I also began asking Morgan "You want Some?" When offering food. It only took a couple of weeks before he was significantly trusting me.
P.S. Have someone trim his beak back a bit more than normal (meaning remove all sharp edges - top & bottom. This way if he does 'get you', chances are lessened that a bite will break your skin. Also, if he does bite, don't flinch if you can help it. My response to a bite (or bite attempt) was to immediately toss a small towel over him, covering his head, and while holding him down on a cushioned chair seat, I would say sternly "Bad Bird" four times and then release him and walk away. This said, also Note that for EVERY good thing he does, I clap my hands a couple of times and say 'Good Boy" (Some trainers suggest using a clicker)
Good luck that is why I'm here, but as I told the other lady, have patience, go Slow, use treats, give him wood to chew on But big wooden toys to got out the frustrations also small rawhide dog bones; he won't eat it but will enjoy untying it. I have found that reading about body language in a book at the pet store helped a lot it said to approach when the feathers are fluffed, like when he/she is preening, Go Slow. Don't try when the feathers are flat against the body. Mine likes people food for a treat. Fruit, I like watching him with grapes and shredded wheat. Loose the gloves try also petkeeping with Marc Morrone.
Charlie Roche -
Most PET birds are extremely afraid of gloves. Many are also afraid of hats. I think it just changes the appearance and they don't understand and they react with fear. You can feed your little guy with your bare hand and that is a big step. Now you just need him to follow your hand away from his cage and onto a perch, table, sofa anything that is not his cage territory. Feed him with your hand and eventually let him just take the food out of your palm with the palm resting in your lap. Then go to holding the food in your left hand and ask him to "UP" onto your right so he can reach the treat. Just go slow. If anything can tell you are afraid -- it is a bird. They sense you are afraid and they don't know what is wrong so they become afriad. It is a circle. Yes you can get bit - it happens. The worse bite I ever had was from my 3 year old child. I have had birds (big guys) for 25 or more years and haven't been bit and yes I play with them. I had a bird in a pet store attack me and bite and it hurts but not as bad as hitting your hand with a hammer or stubbing your toe.

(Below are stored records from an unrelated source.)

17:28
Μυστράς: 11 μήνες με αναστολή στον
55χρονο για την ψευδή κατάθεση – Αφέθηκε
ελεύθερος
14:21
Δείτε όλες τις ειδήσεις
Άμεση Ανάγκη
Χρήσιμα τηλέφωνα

Just go slow and learn his body language. Talk lots of talking or singing. Be patient. They can be agrssive but their body language is very obvious and you can twll. Head down, feathers smoothe, eyes going in and out. Leave him alone - does not want to play. Head up, relaxed feathers, eyes seeing you he is relaxed and not afraid.

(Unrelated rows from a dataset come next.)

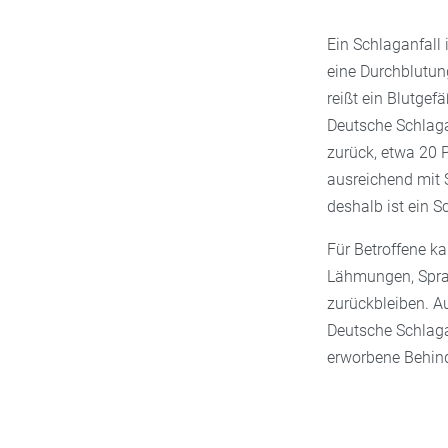
Ein Schlaganfall 
eine Durchblutung
reißt ein Blutge
Deutsche Schlaga
zurück, etwa 20 P
ausreichend mit S
deshalb ist ein S
Für Betroffene ka
Lähmungen, Spra
zurückbleiben. Au
Deutsche Schlaga
erworbene Behin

It would be best to learn amazon body language. Male blue fronted amazons are very aggressive at times and have mood swings. Do not show the bird that you are scared. Earning trust takes a long time, but you can build trust with patience and food! lol Find out what his favorite treat is and try to give him that treat more often. Talk to him...They are very social birds and love attention. Most people forget how intelligent parrots are...Talk to them in a gentle voice and give them a treat. When he feels more comfortable with you the body language will show it. fluffed feathers and relaxed posture is usually a sign.

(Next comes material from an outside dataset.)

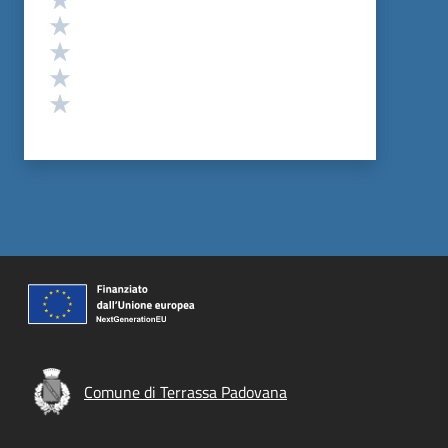
Valuta 4 stelle su 5
Valuta 3 stelle su 5
Valuta 2 stelle su 5
Valuta 1 stelle su 5
Comune di Terrassa Padovana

Getting bitten may happen...a firm no will teach him that biting is not ok. Just give it time and you will have a parrot that loves you to pieces. :)
On the contrary, Amazons have a painful bite. I learned quite literally first hand.
The body language was ruffled and dilating eyes along with a clicking sound when my index was getting squeezed hard enough to cause a hairline fracture.
Also,it was a male amazon,and we were clipping his claws,or more accuratly,daggers.